Due anni prima, la scoperta del tutto casuale. Una rotta sbagliata. E cento virate a indovinare correnti e venti in questo angolo di mondo. Dopo lo sbarco la bandiera nazionale era stata piantata sull’isola dell’approdo. E con una solennità frettolosa, l’ufficiale incollettato aveva arrogato al Regno di Re Gustavo, tutto l’arcipelago. Senza fare troppi inventari.
Solo da pochi mesi era stata rinvenuta , in una delle isole, una sorgente prodigiosa. Le notizie ufficiali parlavano solo di “scoperta senza precedenti”. Seguita da una sfilza di aggettivi abnormi e fumosi, come era nell’uso dei ciambellani di allora. Si diceva, a bassa voce, che l’acqua che scaturiva da una sorgente, potesse curare qualsiasi malattia. O forse l’invecchiamento di ogni essere vivente. O addirittura ridare la vita.
Ma qualunque prodigio contenesse, era chiaro che perdeva i suoi effetti lontano da lì. Quindi non poteva essere trasportata o immagazzinata.
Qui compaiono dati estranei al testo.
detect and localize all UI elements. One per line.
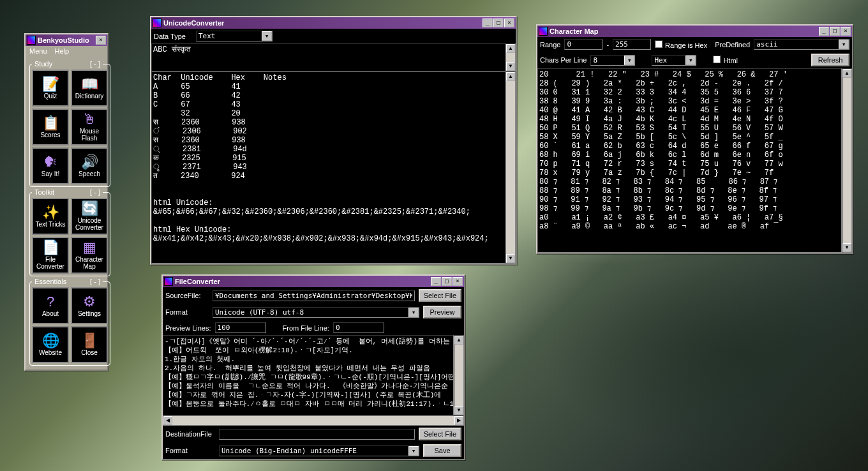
close-icon[interactable]: × [841, 27, 851, 36]
from-line-input[interactable] [333, 322, 384, 333]
tool-label: Say It! [41, 170, 59, 177]
tool-label: Quiz [44, 93, 57, 100]
charmap-grid[interactable]: 20 21 ! 22 " 23 # 24 $ 25 % 26 & 27 ' 28… [537, 68, 842, 253]
tool-icon: ✨ [42, 206, 59, 220]
tool-button-mouse-flash[interactable]: 🖱Mouse Flash [71, 108, 108, 146]
tool-icon: ▦ [83, 241, 96, 255]
tool-label: Mouse Flash [72, 128, 107, 142]
scrollbar-v[interactable]: ▲▼ [505, 43, 516, 71]
tool-button-website[interactable]: 🌐Website [32, 326, 69, 363]
toolbox-titlebar[interactable]: BenkyouStudio × [26, 34, 107, 46]
uconv-titlebar[interactable]: UnicodeConverter _ □ × [151, 17, 516, 29]
tool-label: Text Tricks [35, 221, 65, 228]
menu-item[interactable]: Menu [29, 47, 47, 55]
scrollbar-v[interactable]: ▲▼ [505, 71, 516, 264]
rangeis-label: Range is Hex [655, 40, 707, 49]
group-essentials: Essentials[ - ] ?About⚙Settings🌐Website🚪… [29, 278, 110, 366]
charmap-titlebar[interactable]: Character Map _ □ × [537, 26, 852, 37]
preview-lines-label: Preview Lines: [165, 324, 211, 332]
scrollbar-v[interactable]: ▲▼ [454, 335, 464, 415]
tool-label: Settings [78, 310, 101, 317]
tool-button-settings[interactable]: ⚙Settings [71, 287, 108, 324]
tool-button-dictionary[interactable]: 📖Dictionary [71, 70, 108, 107]
tool-button-text-tricks[interactable]: ✨Text Tricks [32, 198, 69, 235]
rangeis-checkbox[interactable] [655, 40, 662, 48]
html-label: Html [713, 56, 738, 64]
maximize-icon[interactable]: □ [493, 19, 504, 27]
collapse-button[interactable]: [ - ] [90, 188, 100, 196]
tool-label: About [42, 310, 59, 317]
close-icon[interactable]: × [96, 36, 106, 45]
preview-lines-input[interactable] [215, 322, 266, 333]
dst-format-select[interactable]: Unicode (Big-Endian) unicodeFFFE [219, 445, 419, 456]
source-path-input[interactable] [213, 290, 415, 301]
html-checkbox[interactable] [713, 56, 721, 63]
uconv-input[interactable]: ABC संस्कृत [151, 43, 505, 71]
app-icon [164, 277, 173, 286]
menu-bar: Menu Help [26, 46, 107, 56]
menu-item[interactable]: Help [55, 47, 70, 55]
tool-icon: 🌐 [42, 334, 59, 348]
tool-button-speech[interactable]: 🔊Speech [71, 147, 108, 184]
tool-icon: 📄 [42, 241, 59, 255]
scrollbar-h[interactable]: ◀▶ [163, 415, 464, 426]
tool-button-quiz[interactable]: 📝Quiz [32, 70, 69, 107]
close-icon[interactable]: × [453, 277, 463, 286]
minimize-icon[interactable]: _ [819, 27, 829, 36]
fconv-title: FileConverter [175, 278, 431, 285]
minimize-icon[interactable]: _ [431, 277, 441, 286]
tool-button-file-converter[interactable]: 📄File Converter [32, 237, 69, 274]
close-icon[interactable]: × [504, 19, 514, 27]
tool-button-say-it-[interactable]: 🗣Say It! [32, 147, 69, 184]
dest-path-input[interactable] [219, 429, 415, 440]
tool-label: Scores [40, 131, 60, 138]
tool-button-about[interactable]: ?About [32, 287, 69, 324]
range-from-input[interactable] [564, 39, 602, 50]
tool-icon: ? [47, 295, 54, 309]
app-icon [27, 36, 36, 45]
collapse-button[interactable]: [ - ] [90, 60, 100, 68]
predef-label: PreDefined [715, 41, 750, 49]
uconv-title: UnicodeConverter [163, 19, 483, 27]
range-to-input[interactable] [613, 39, 651, 50]
group-study: Study[ - ] 📝Quiz📖Dictionary📋Scores🖱Mouse… [29, 60, 110, 187]
cpl-select[interactable]: 8 [590, 55, 635, 66]
tool-icon: 🖱 [82, 112, 96, 126]
mode-select[interactable]: Hex [652, 55, 696, 66]
src-format-select[interactable]: Unicode (UTF-8) utf-8 [213, 307, 419, 318]
maximize-icon[interactable]: □ [830, 27, 840, 36]
select-file-button[interactable]: Select File [419, 289, 461, 302]
tool-label: Website [39, 349, 62, 356]
maximize-icon[interactable]: □ [442, 277, 452, 286]
datatype-select[interactable]: Text [196, 31, 273, 41]
select-file-button[interactable]: Select File [419, 428, 461, 440]
preview-button[interactable]: Preview [423, 306, 461, 318]
scrollbar-v[interactable]: ▲▼ [842, 68, 852, 253]
charmap-title: Character Map [550, 27, 819, 35]
tool-button-character-map[interactable]: ▦Character Map [71, 237, 108, 274]
toolbox-title: BenkyouStudio [38, 36, 96, 44]
tool-icon: 📝 [42, 77, 59, 91]
collapse-button[interactable]: [ - ] [90, 278, 100, 285]
save-button[interactable]: Save [423, 444, 461, 457]
tool-button-unicode-converter[interactable]: 🔄Unicode Converter [71, 198, 108, 235]
from-line-label: From File Line: [283, 324, 329, 332]
fconv-titlebar[interactable]: FileConverter _ □ × [163, 276, 464, 287]
minimize-icon[interactable]: _ [483, 19, 493, 27]
tool-button-close[interactable]: 🚪Close [71, 326, 108, 363]
app-icon [539, 27, 548, 36]
fconv-preview[interactable]: -ㄱ[접미사]《옛말》어미 ´-아⁄´·´-어⁄´·´-고⁄´ 등에 붙어, 머… [163, 335, 454, 415]
tool-button-scores[interactable]: 📋Scores [32, 108, 69, 146]
format-label: Format [165, 447, 215, 454]
unicode-converter-window: UnicodeConverter _ □ × Data Type Text AB… [150, 16, 517, 265]
predef-select[interactable]: ascii [754, 39, 849, 50]
tool-icon: 📖 [81, 77, 98, 91]
uconv-output[interactable]: Char Unicode Hex Notes A 65 41 B 66 42 C… [151, 71, 505, 264]
tool-label: Speech [79, 170, 100, 177]
tool-label: Character Map [72, 256, 107, 270]
range-label: Range [540, 41, 560, 49]
toolbox-window: BenkyouStudio × Menu Help Study[ - ] 📝Qu… [24, 33, 108, 371]
tool-label: File Converter [33, 256, 68, 270]
dest-label: DestinationFile [165, 430, 215, 438]
refresh-button[interactable]: Refresh [811, 54, 849, 66]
Re Gustavo non mandò nessuna brigata, in questo mondo lontano e irraggiungibile. Non costruì fortini. Non spedì flotte. Nessun nemico o invasore poteva considerarsi una minaccia. Inviò solo due guardiani. Solo due. Due uomini.
Voleva un perfetto equilibrio. E, conoscendo la debolezza umana, gli parve la soluzione migliore.
Tre guardiani avrebbero finito per creare una maggioranza contro una minoranza. Quattro o più guardiani avrebbero prospettato scenari di alleanze e tradimenti. Da cinque in su il fallimento era facile da ipotizzare.
Due era la perfezione, nella sua regale mente di logico.
Nessuno dei due aveva il permesso di attingere alla fonte. L’altro lo avrebbe denunciato o addirittura (secondo la consegna) avrebbe avuto il permesso di usare le armi. Si trattava solo di vivere sull’isola. Scrivere rapporti giornalieri. Controllare che l’altro facesse lo stesso. Nulla più. Niente altro. Un compito facile, all’apparenza. Una specie di vacanza.

Scelsero due giovani ufficiali, per questo viaggio e questa permanenza che si prospettava lunga.
Di corporatura normale, buona cultura, carattere riflessivo, il tenente Giovanni Giuberti e il tenente Flavio Cittadini, sembravano essere uno lo specchio dell’altro.
Fedeli al Re e alle Leggi. Di famiglia stimata e con un passato onorevole fino all’ultima riga della scheda riservata.
I due guardiani, ancor prima di prendere servizio, percepivano l’importanza del compito. E la difficoltà di portarlo a termine. Non era come fare la guardia a un tesoro. Era di più.
Bisognava sorvegliare un qualcosa che poteva valere più di tutto il regno che servivano.
Sorvegliare poi l’altra guardia. Compagno di viaggio, di missione e di vita. Molto più di un pari grado o di un commilitone. Di più.

Avrebbero voluto fare un patto. Stringere un’alleanza più forte di quella militare. Un patto di sangue, di fratelli. Questo pensavano, parallelamente, con la faccia che diventava secca con il vento di coperta. Ognuno cercava calore ripassando a mente i propri valori, il proprio onore, la propria onorata reputazione.

Ma entrambi sentivano una vertigine fredda, quando pensavano che dovevano fare la guardia ad un essere temibile e minacciosissimo. Che avrebbe potuto portarli a qualsiasi tentazione e qualunque delitto.
Lo stesso essere che guardava ognuno di loro dallo specchio del bagno, quando la mattina si radevano.